One day we met with another enemy near the British lines. It was a prairie fire. We were surrounded. Another fire was quickly made, which saved our lives.
One of the most thrilling experiences of the following winter was a blizzard, which overtook us in our wanderings. Here and there, a family lay down in the snow, selecting a place where it was not likely to drift much. For a day and a night we lay under the snow. Uncle stuck a long pole beside us to tell us when the storm was over. We had plenty of buffalo robes and the snow kept us warm, but we found it heavy. After a time, it became packed and hollowed out around our bodies, so that we were as comfortable as one can be under those circumstances.
The next day the storm ceased, and we discovered a large herd of buffaloes almost upon us. We dug our way out, shot some of the buffaloes, made a fire and enjoyed a good dinner.
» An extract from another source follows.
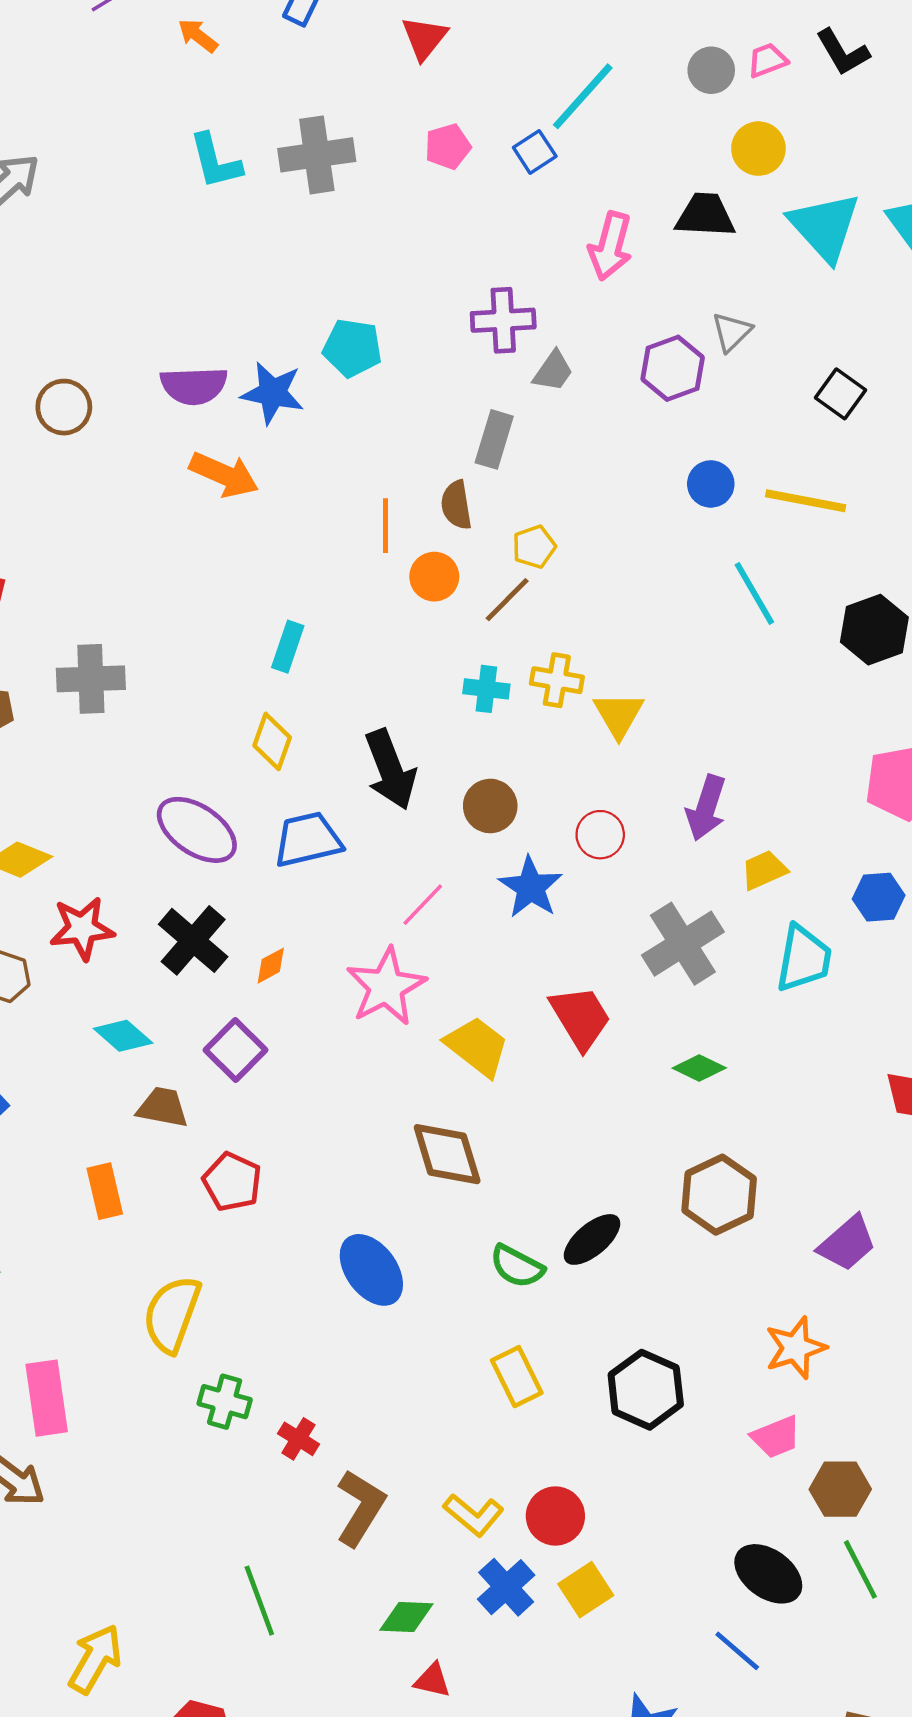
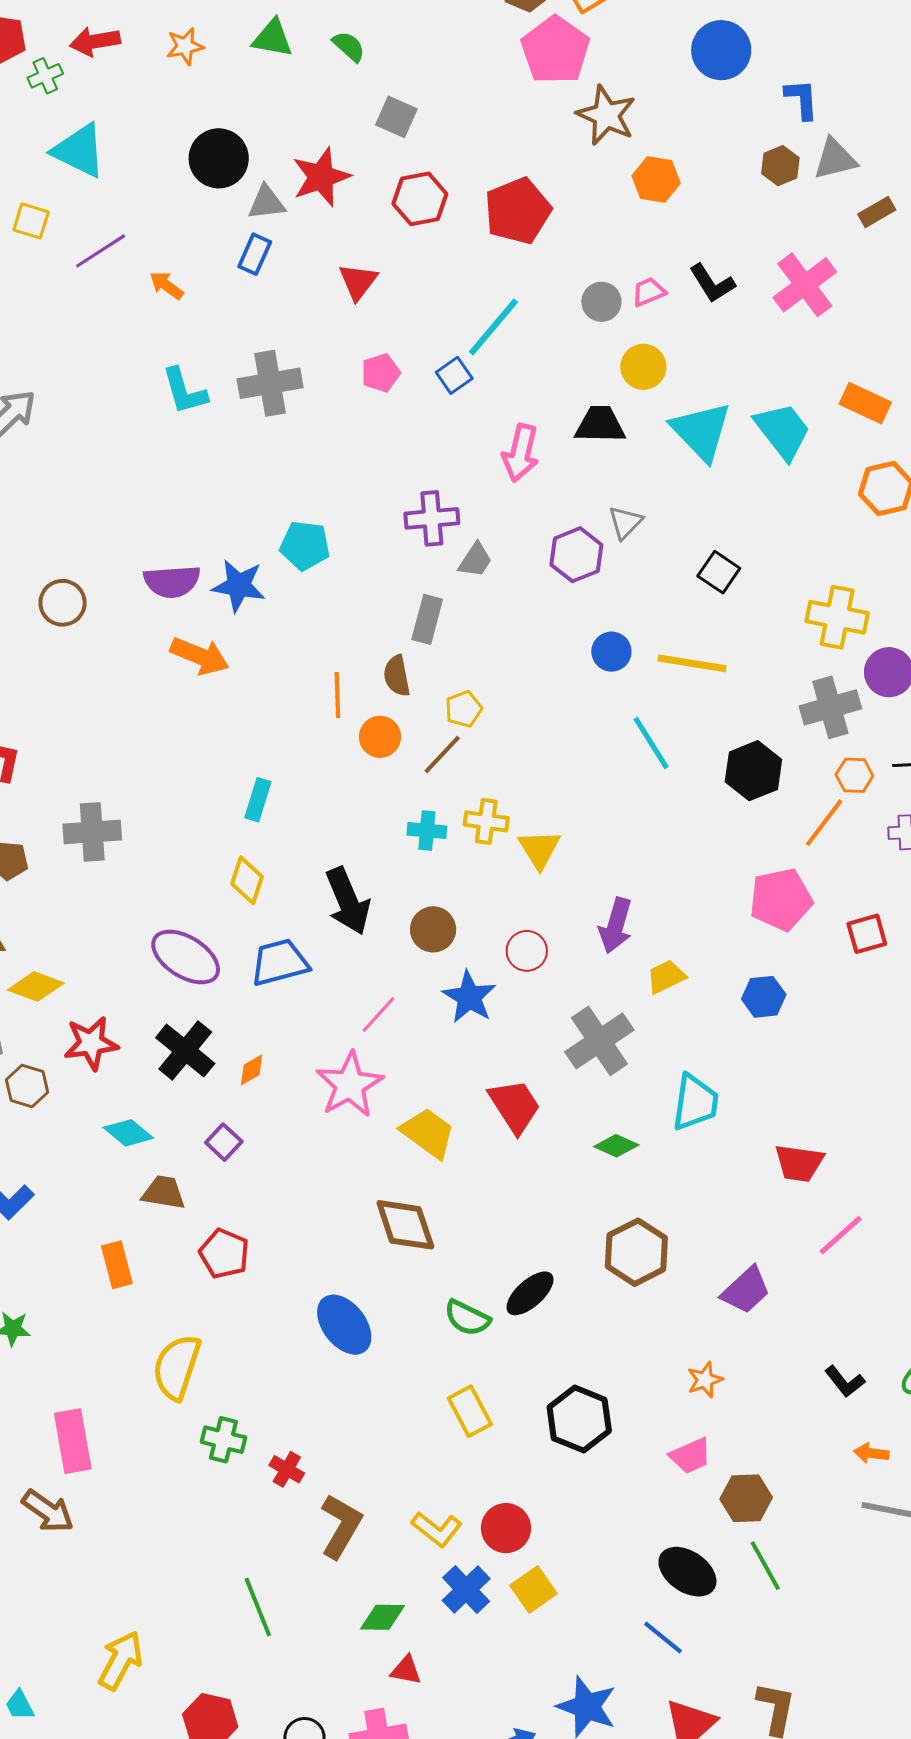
cyan trapezoid: (804, 958) -> (695, 1102), moved
purple square: (236, 1050) -> (224, 1142), size x0.7
orange star: (796, 1348) -> (705, 1380), size x0.7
I was now an exile as well as motherless; yet I was not unhappy. Our wanderings from place to place afforded us many pleasant experiences and quite as many hardships and misfortunes. There were times of plenty and times of scarcity, and we had several narrow escapes from death. In savage life, the early spring is the most trying time and almost all the famines occurred at this period of the year.
The Indians are a patient and a clannish people; their love for one another is stronger than that of any civilized people I know. If this were not so, I believe there would have been tribes of cannibals among them. White people have been known to kill and eat their companions in preference to starving; but Indians—never!
In times of famine, the adults often denied themselves in order to make the food last as long as possible for the children, who were not able to bear hunger as well as the old. As a people, they can live without food much longer than any other nation.
I once passed through one of these hard springs when we had nothing to eat for several days. I well remember the six small birds which constituted the breakfast for six families one morning; and then we had no dinner or supper to follow! What a relief that was to me—although I had only a small wing of a small bird for my share! Soon after this, we came into a region where buffaloes were plenty, and hunger and scarcity were forgotten.
Such was the Indian’s wild life! When game was to be had and the sun shone, they easily forgot the bitter experiences of the winter before. Little preparation was made for the future. They are children of Nature, and occasionally she whips them with the lashes of experience, yet they are forgetful and careless. Much of their suffering might have been prevented by a little calculation.
During the summer, when Nature is at her best, and provides abundantly for the savage, it seems to me that no life is happier than his! Food is free—lodging free—everything free! All were alike rich in the summer, and, again, all were alike poor in the winter and early spring. However, their diseases were fewer and not so destructive as now, and the Indian’s health was generally good. The Indian boy enjoyed such a life as almost all boys dream of and would choose for themselves if they were permitted to do so.
The raids made upon our people by other tribes were frequent, and we had to be constantly on the watch. I remember at one time a night attack was made upon our camp and all our ponies stampeded. Only a few of them were recovered, and our journeys after this misfortune were effected mostly by means of the dog-travaux.